Leurs pas synchronisés résonnèrent sur le sol de marbre, imposant un rythme implacable qui étouffa tous les murmures. Le cœur d’Isa fit un bond. « Maman », murmura-t-elle. La commandante Quinn s’avança dans l’allée centrale. Derrière elle, les six membres des forces spéciales se rangèrent en ligne droite autour de la table des témoins, formant un rempart silencieux et vivant de soutien.

Lorsque Mara s’arrêta devant le banc, elle salua d’un geste si sec que le son claqua comme un coup de feu. « Commandant Mara Quinn, Marine des États-Unis, je me présente comme ordonné : Votre Honneur. » Le juge Reev, toujours debout, lui rendit son salut machinalement, l’habitude acquise au cours de ses vingt années dans la Marine prenant le pas sur la robe dans le marteau. Sa main trembla légèrement.

Mara s’avança et remit un dossier scellé au juge. Ces documents ont été déclassifiés ce matin aux fins de cette audience. Ils confirment mon statut, mon service et la nécessité de mes absences. Le juge s’assit lentement, ajustant ses lunettes d’une main tremblante. Il ouvrit le dossier. Un silence pesant s’abattit sur la salle d’audience.

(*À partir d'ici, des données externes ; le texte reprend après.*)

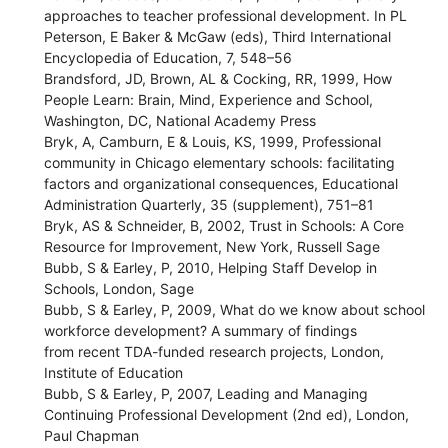
approaches to teacher professional development. In PL
Peterson, E Baker & McGaw (eds), Third International
Encyclopedia of Education, 7, 548–56
Brandsford, JD, Brown, AL & Cocking, RR, 1999, How
People Learn: Brain, Mind, Experience and School,
Washington, DC, National Academy Press
Bryk, A, Camburn, E & Louis, KS, 1999, Professional
community in Chicago elementary schools: facilitating
factors and organizational consequences, Educational
Administration Quarterly, 35 (supplement), 751–81
Bryk, AS & Schneider, B, 2002, Trust in Schools: A Core
Resource for Improvement, New York, Russell Sage
Bubb, S & Earley, P, 2010, Helping Staff Develop in
Schools, London, Sage
Bubb, S & Earley, P, 2009, What do we know about school
workforce development? A summary of findings
from recent TDA-funded research projects, London,
Institute of Education
Bubb, S & Earley, P, 2007, Leading and Managing
Continuing Professional Development (2nd ed), London,
Paul Chapman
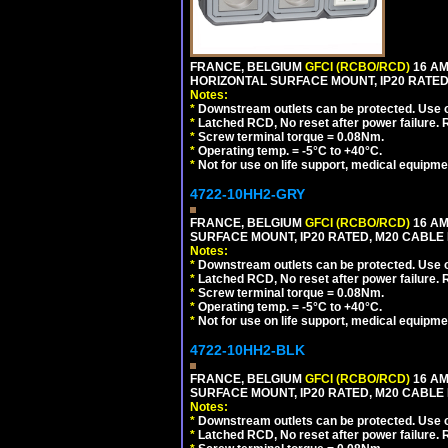
FRANCE, BELGIUM
GFCI (RCBO/RCD)
16 AM
HORIZONTAL SURFACE MOUNT, IP20 RATED
Notes:
*
Downstream outlets can be protected. Use on
*
Latched RCD, No reset after power failure. R
*
Screw terminal torque = 0.08Nm.
*
Operating temp. = -5°C to +40°C.
*
Not for use on life support, medical equipme
4722-10HH2-GRY
FRANCE, BELGIUM
GFCI (RCBO/RCD)
16 AM
SURFACE MOUNT, IP20 RATED, M20 CABLE 
Notes:
*
Downstream outlets can be protected. Use on
*
Latched RCD, No reset after power failure. R
*
Screw terminal torque = 0.08Nm.
*
Operating temp. = -5°C to +40°C.
*
Not for use on life support, medical equipme
4722-10HH2-BLK
FRANCE, BELGIUM
GFCI (RCBO/RCD)
16 AM
SURFACE MOUNT, IP20 RATED, M20 CABLE
Notes:
*
Downstream outlets can be protected. Use on
*
Latched RCD, No reset after power failure. R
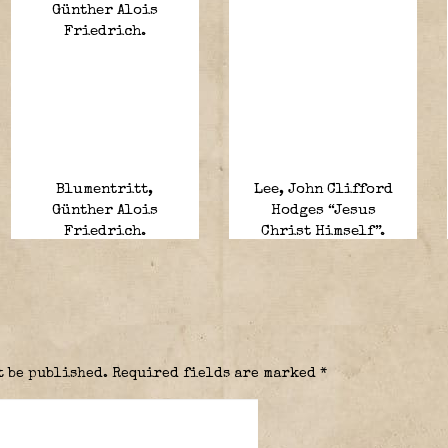
Blumentritt,
Lee, John Clifford
Günther Alois
Hodges “Jesus
Friedrich.
Christ Himself”.
t be published.
Required fields are marked
*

Ses yeux s’écarquillèrent peu à peu au fil de sa lecture. À la quatrième page, l’incrédulité avait disparu de son visage. À la huitième, il laissa échapper un long soupir, mi-aveu, mi-résignation. Les documents confirmaient une initiative classifiée visant à intégrer des femmes aux opérations spéciales, notamment à l’entraînement des SEAL.

Derrière Mara, les six agents se placèrent juste derrière Isla, véritable bouclier humain. Le lieutenant Nia Halt, une grande femme noire à l’assurance tranquille d’une vétérane, posa délicatement la main sur l’épaule d’Isla. Les yeux d’Isla pétillèrent et un léger sourire se dessina sur ses lèvres. De l’autre côté de la pièce, l’avocate Alicia Crowe cherchait frénétiquement ses notes.

Son argument, fondé sur l’impossibilité, venait de s’évaporer. Le juge Reev referma le dossier avec une précaution délibérée. Il regarda Isla droit dans les yeux. Son ton avait disparu. « Mademoiselle Park, dit-il doucement. Il semblerait que ce tribunal vous doive des excuses. » Isla soutint son regard, acceptant les excuses de toute une institution.

L’audience est suspendue pendant trente minutes, annonça le juge en frappant une fois le marteau. La donne avait complètement changé. Dans le cabinet du juge, le petit groupe prit place. La commandante Mara Quinn resta debout, son uniforme alourdi par les années. Le juge Reev, tapotant le dossier classifié, posa la question que Daniel n’arrivait pas à formuler.

Commandant Quinn, j’ai prononcé ces mots : « Ce programme n’existe pas. » Pourquoi maintenant ? Pourquoi vous révéler dans ce tribunal après tant d’années de silence ? « Parce que ma fille a été moquée pour avoir dit la vérité », a répondu Mara. « Et parce que notre dernière mission s’est terminée il y a trois semaines, le programme sera partiellement déclassifié le mois prochain. »

J’ai demandé une libération d’urgence pour pouvoir être ici aujourd’hui avec des preuves. Daniel Park se pencha en avant, la voix rauque de huit années de souffrance contenue. Huit ans, Mara. Huit ans de demi-vérités et de disparitions. As-tu la moindre idée de ce que ça lui a fait ? À moi… Mara finit par s’asseoir. Ses mouvements étaient lents, délibérés. Je sais, dit-elle doucement.

J’ai lu tous les rapports de chez moi, toutes les mises à jour que j’ai pu faire passer en douce. J’ai consulté son dossier médical. Je savais tout ce qui me manquait. Alors pourquoi ne pas revenir ? demanda Daniel. Parce que les missions ne le permettaient pas, répondit Mara fermement. Quand on est déployé six mois en isolement total, impossible d’appeler à la maison. Pas de lettres, juste le silence.